Альтернативная история: от литературной игры до дезориентации читателя
Что касается произведений, относящихся к жанру альтернативной истории, то их появление в русской литературе в некотором смысле было предопределено отечественными традициями исторической беллетристики. Во всяком случае, ведущим методом репрезентации прошлого в российской словесности была тенденциозность: «Историческая литература XIX в. начиналась с выражения неких вневременных (национальных, политических или нравственных) доктрин. История сводилась к утверждению той или иной тенденции. Изображение исторических событий оставалось по существу предлогом для выражения внешней по отношению к ним идеи — национальной, социальной или “нравственной”»1.
Существенный импульс альтернативная история получила после событий 1917 года. Причудливая, жутковатая, а порой и безумная советская действительность 1920-х гг. (когда совершенно невозможно было понять, как же дальше будет развиваться история страны) породила целый ряд произведений в данном жанре (хотя, конечно, он так ещё и не назывался). В качестве примеров можно назвать такие произведения, как «Вторая жизнь Наполеона» и «Пугачёв-победитель» М. К. Первухина, «Бесцеремонный Роман» В. В. Гиршгорна, И. И. Келлера и Б. С. Липатова, «Царь Андрон: апокалиптическая повесть» Д. Бедного (Е. А. Придворова), «Картонный император» Г. Г. Гайдовского. Таким образом, определённые предпосылки для возникновения жанра альтернативной истории в русской литературе всё-таки были. Другое дело, что с 1920-х гг. и вплоть до последнего десятилетия ХХ в. в этом жанре практически ничего не происходило. В советскую эпоху альтернативная история, как и фэнтези, естественно, не приветствовалась, но при этом возникло противоречие прямо-таки фантастического масштаба: «парадокс заключался в том, что советская идеология, фактически “отменив” как факт “альтернативную историю”, весьма скоро воспользовалась её методами для “исправления” недостаточно выдержанной с её же точки зрения реальной истории страны — из учебников стали исчезать Троцкий и другие “неактуальные” революционеры, а их заслуги “передавались” более живучим вождям (или безопасно покойному Владимиру Ильичу Ленину). Эта “историческая динамика” достойна отдельного и ведьма вдумчивого исследования, здесь же хочется просто констатировать, что такой подход очень скоро превратил реальную историю СССР в категорически “альтернативную”…»2
Так или иначе, но примеры «советской» альтернативной истории ещё более редки, чем «советского» фэнтези.
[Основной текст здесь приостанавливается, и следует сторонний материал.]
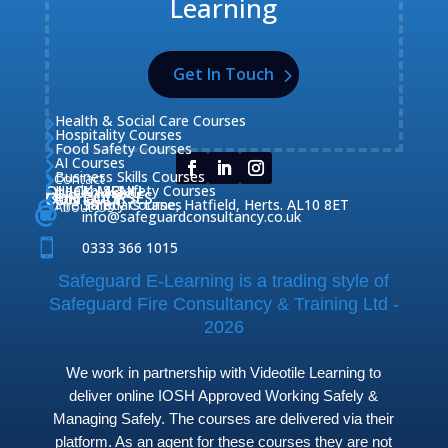
Learning
Get In Touch
Health & Social Care Courses

Hospitality Courses

Food Safety Courses

AI Courses

Business Skills Courses
Contact


QUICK MENU
Health & Safety Courses
Our Courses

OUR COURSES
CONTACT

Home

Fire Safety Courses
38 Briars Lane, Hatfield, Herts. AL10 8ET
About Us




info@safeguardconsultancy.co.uk

0333 366 1015
Safeguard E-Learning is a trading style of
Safeguard Fire Consultancy & Training Ltd -
2026
We work in partnership with Videotile Learning to
deliver online IOSH Approved Working Safely &
Managing Safely. The courses are delivered via their
platform. As an agent for these courses they are not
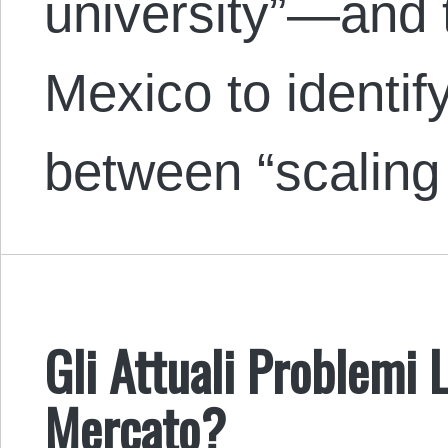
university”—and 
Mexico to identif
between “scalin
Gli Attuali Problemi 
Mercato?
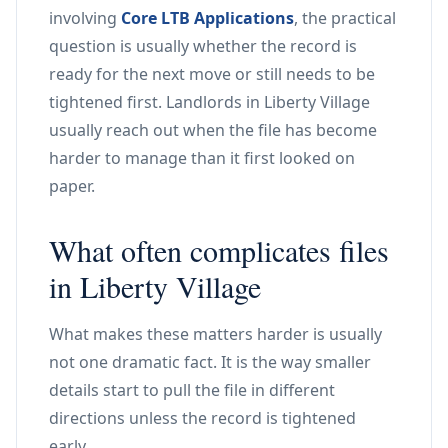
involving
Core LTB Applications
, the practical
question is usually whether the record is
ready for the next move or still needs to be
tightened first. Landlords in Liberty Village
usually reach out when the file has become
harder to manage than it first looked on
paper.
What often complicates files
in Liberty Village
What makes these matters harder is usually
not one dramatic fact. It is the way smaller
details start to pull the file in different
directions unless the record is tightened
early.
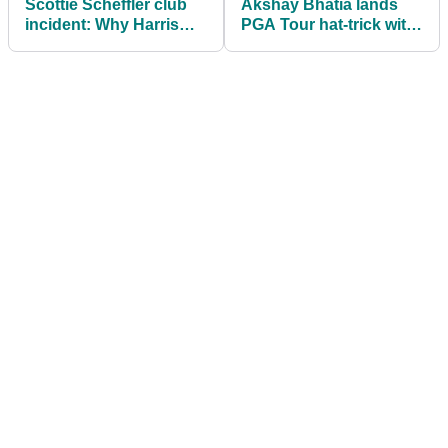
Scottie Scheffler club
Akshay Bhatia lands
incident: Why Harris
PGA Tour hat-trick with
English’s caddie did
Arnold Palmer
nothing wrong
Invitational win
Здесь можно упомянуть фантастический рассказ С. Ф. Гансовского «Демон истории», а также, как ни странно, научно-популярную литературу: в книге Н. Я. Эйдельмана «Апостол Сергей. Повесть о Сергее Муравьеве-Апостоле» глава «Невозможный 1826-й год» посвящена рассмотрению вопроса о том, что же было бы, если бы декабристы одержали победу.
Михаил Юрьевич Матвеев, ведущий научный сотрудник Отдела истории библиотечного дела Российской национальной библиотеки, доктор педагогических наук
1 Сорочан А. Ю. Формы репрезентации истории в русской прозе XIX века: автореф. дис. … д-ра филол. наук. — Тверь, 2008. — С. 7.